BEGIN Data records
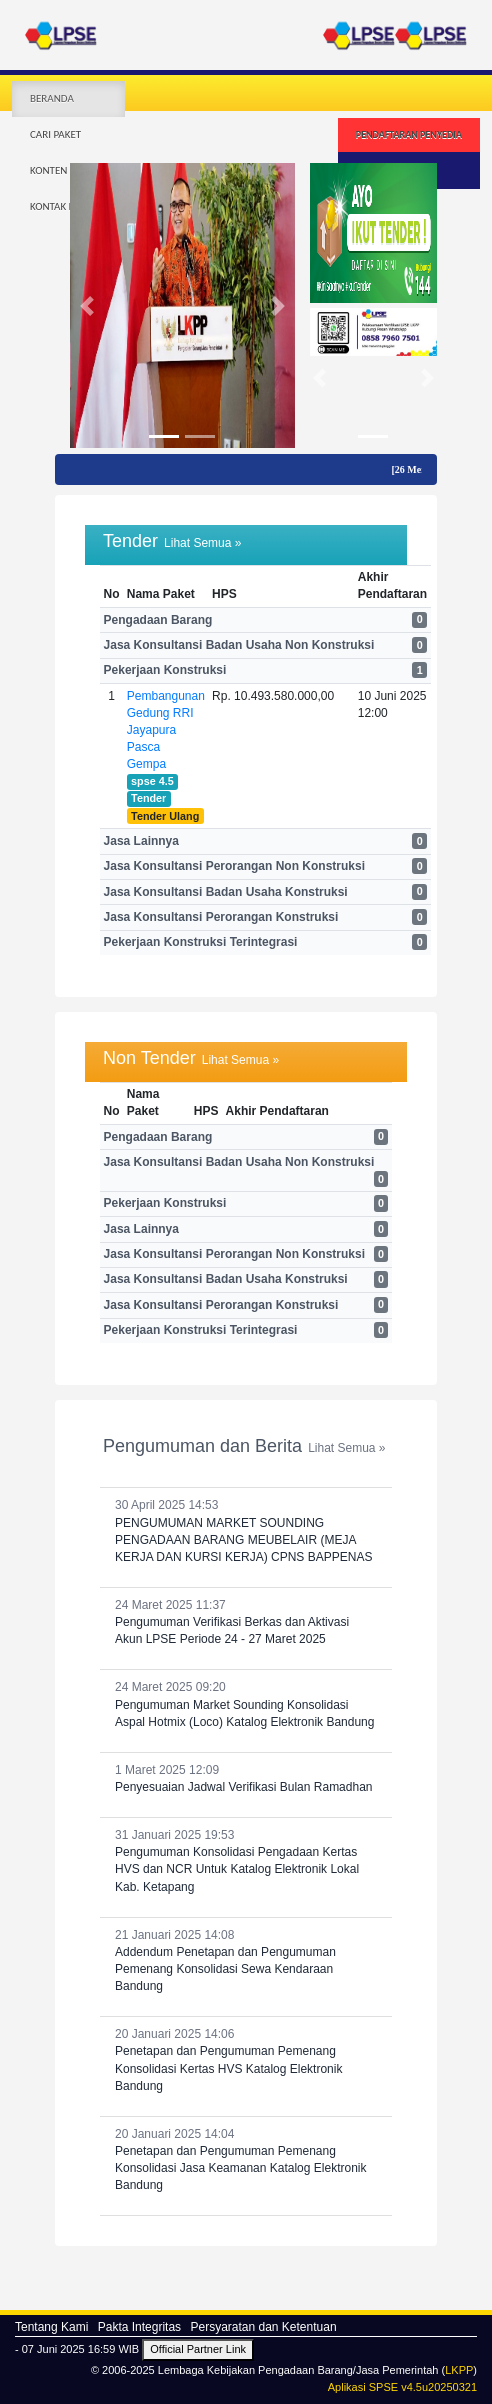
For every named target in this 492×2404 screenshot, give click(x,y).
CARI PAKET (55, 134)
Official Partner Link (198, 2349)
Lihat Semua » (202, 543)
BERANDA (52, 98)
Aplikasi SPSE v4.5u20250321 (402, 2387)
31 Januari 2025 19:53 (246, 1862)
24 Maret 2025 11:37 (246, 1623)
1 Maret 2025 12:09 (246, 1779)
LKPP (459, 2370)
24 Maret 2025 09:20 (246, 1705)
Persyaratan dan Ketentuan (263, 2327)
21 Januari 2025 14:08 (246, 1962)
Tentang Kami (51, 2327)
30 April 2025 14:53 (246, 1532)
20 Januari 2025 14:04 (246, 2161)
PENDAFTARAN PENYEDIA (409, 134)
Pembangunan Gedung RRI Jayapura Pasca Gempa (166, 730)
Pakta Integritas (139, 2327)
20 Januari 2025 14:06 (246, 2061)
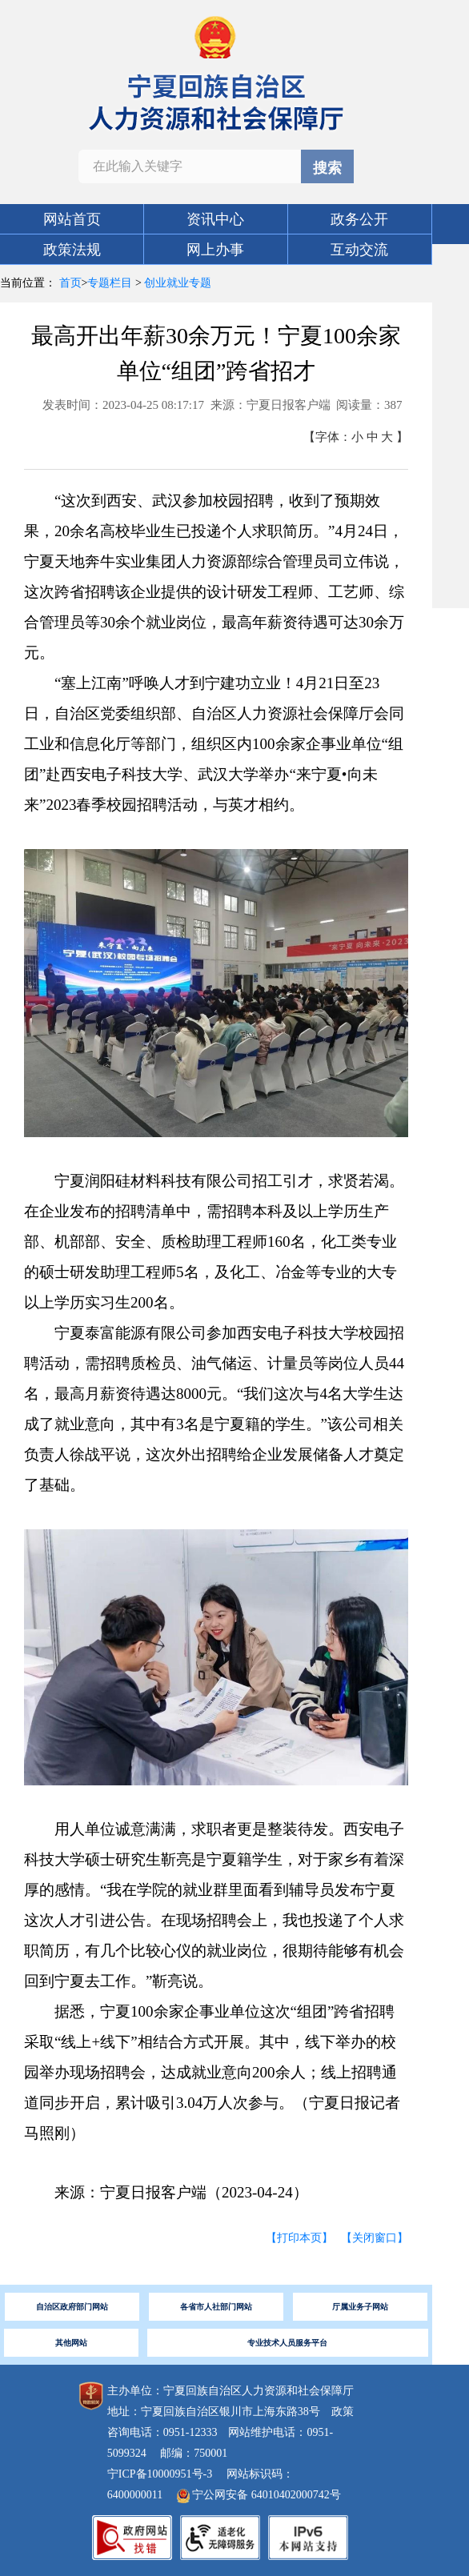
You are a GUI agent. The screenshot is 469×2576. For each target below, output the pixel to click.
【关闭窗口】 (374, 2238)
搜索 (327, 168)
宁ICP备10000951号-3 (159, 2474)
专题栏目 (109, 283)
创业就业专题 (177, 283)
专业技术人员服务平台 (287, 2342)
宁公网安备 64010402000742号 (259, 2495)
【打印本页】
END Data records
* Aim of the exercise *
Once the pictures are set aside, please reproduce the remaining material word for word.

* Solution *
For every named target in this 492×2404 screenshot, give click(x,y).
CARI PAKET (55, 134)
Official Partner Link (198, 2349)
Lihat Semua » (202, 543)
BERANDA (52, 98)
Aplikasi SPSE v4.5u20250321 (402, 2387)
31 Januari 2025 19:53 (246, 1862)
24 Maret 2025 11:37 (246, 1623)
1 Maret 2025 12:09 (246, 1779)
LKPP (459, 2370)
24 Maret 2025 09:20 (246, 1705)
Persyaratan dan Ketentuan (263, 2327)
21 Januari 2025 14:08 (246, 1962)
Tentang Kami (51, 2327)
30 April 2025 14:53 (246, 1532)
20 Januari 2025 14:04 (246, 2161)
PENDAFTARAN PENYEDIA (409, 134)
Pembangunan Gedung RRI Jayapura Pasca Gempa (166, 730)
Pakta Integritas (139, 2327)
20 Januari 2025 14:06 (246, 2061)
You are a GUI agent. The screenshot is 469×2576. For each target below, output the pixel to click.
【关闭窗口】 (374, 2238)
搜索 (327, 168)
宁ICP备10000951号-3 (159, 2474)
专题栏目 (109, 283)
创业就业专题 (177, 283)
专业技术人员服务平台 (287, 2342)
宁公网安备 64010402000742号 (259, 2495)
【打印本页】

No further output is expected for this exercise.